Albanna, Suyatno dan Yudoyono (2011) telah melakukan penelitian
tentang perancangan pencahayaan alami dalam ruang tertutup dengan
menggunakan solar illumination. Dalam solar illumination terdapat
dua sistem, yaitu sistem optika geometri untuk pemanduan cahaya dan
sistem solar tracker untuk optimalisasi pelacakan arah sumber
cahaya. Mekanisme pemanduan cahaya adalah dengan mengumpulkan cahaya menjadi
berkas titik oleh panel solar concentrator yang kemudian
dipandu menggunakan fiber optik untuk didistribusikan ke ruangan. Berdasarkan
hasil penelitian, diperoleh data bahwa efisiensi sistem solar illumination
adalah 12.00 %, sehingga dapat memberikan wacana tentang pemanfaatan energi
matahari tidak terbatas hanya pada tinjauan termal dan listrik (solar cell).
Energi matahari dapat dimanfaatkan dalam bidang pencahayaan yang sehat dan
hemat energi pada ruang tertutup.
Desain rumah yang digunakan untuk “Rumah Matahari” ini adalah
rumah tipe 70 yang merupakan rumah minimalis yang banyak digunakan di
Indonesia. Berikut merupakan salah satu contoh denah rumah tipe 70.
Gambar 1. Denah Rumah Tipe 70
Pemanas Air Tenaga Matahari yang dipakai dalam desain “Rumah
Matahari” adalah yang menggunakan kolektor plat sejajar. Penggunaan jenis
tersebut menyesuaikan dengan kebutuhan penyediaan air panas untuk keperluan
mandi. Kolektor yang digunakan pada pemanas air tenaga panas matahari ini
adalah kolektor surya plat datar yang bagian atasnya terbuat dari kaca yang
berwarna hitam redup sedangkan bagian bawahnya terbuat dari bahan isolator yang
baik sehingga panas yang terserap kolektor tidak terlepas ke lingkungan. Air
panas di dalam kolektor bisa mencapai 82oC, sedangkan air panas yang
dihasilkan tergantung keinginan karena sistem dilengkapi pengontrol suhu.

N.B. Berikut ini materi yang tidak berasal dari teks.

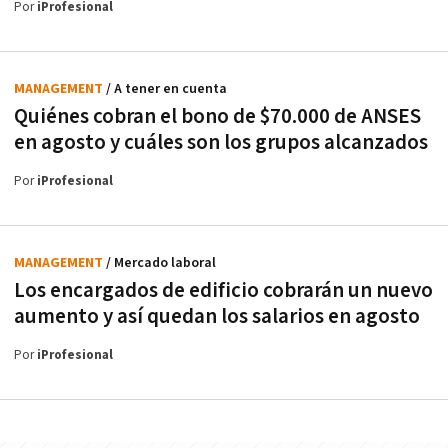
Por
iProfesional
MANAGEMENT
/ A tener en cuenta
Quiénes cobran el bono de $70.000 de ANSES
en agosto y cuáles son los grupos alcanzados
Por
iProfesional
MANAGEMENT
/ Mercado laboral
Los encargados de edificio cobrarán un nuevo
aumento y así quedan los salarios en agosto
Por
iProfesional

Kolektor surya tipe plat datar adalah tipe kolektor surya yang dapat menyerap
energi matahari dari sudut kemiringan tertentu sehingga pada proses
penggunaannya dapat lebih mudah dan lebih sederhana. Dengan bentuk persegi
panjang seperti gambar di bawah ini.
Sistem pencahayaan langsung yang digunakan adalah teknologi solar
tube. Solar tube memungkinkan tempat di sebuah bangunan yang tidak
terjangkau oleh cahaya matahari yang berasal dari jendela atau jenis bukaan
yang lainnya dapat mendapatkan cahaya matahari. Solar tube adalah pipa cahaya yang membuat sinar matahari masuk
ke dalam interior rumah melalui atap sehingga ketika siang hari, tidak lagi
memerlukan adanya lampu yang menyala untuk menerangi suatu sudut ruangan.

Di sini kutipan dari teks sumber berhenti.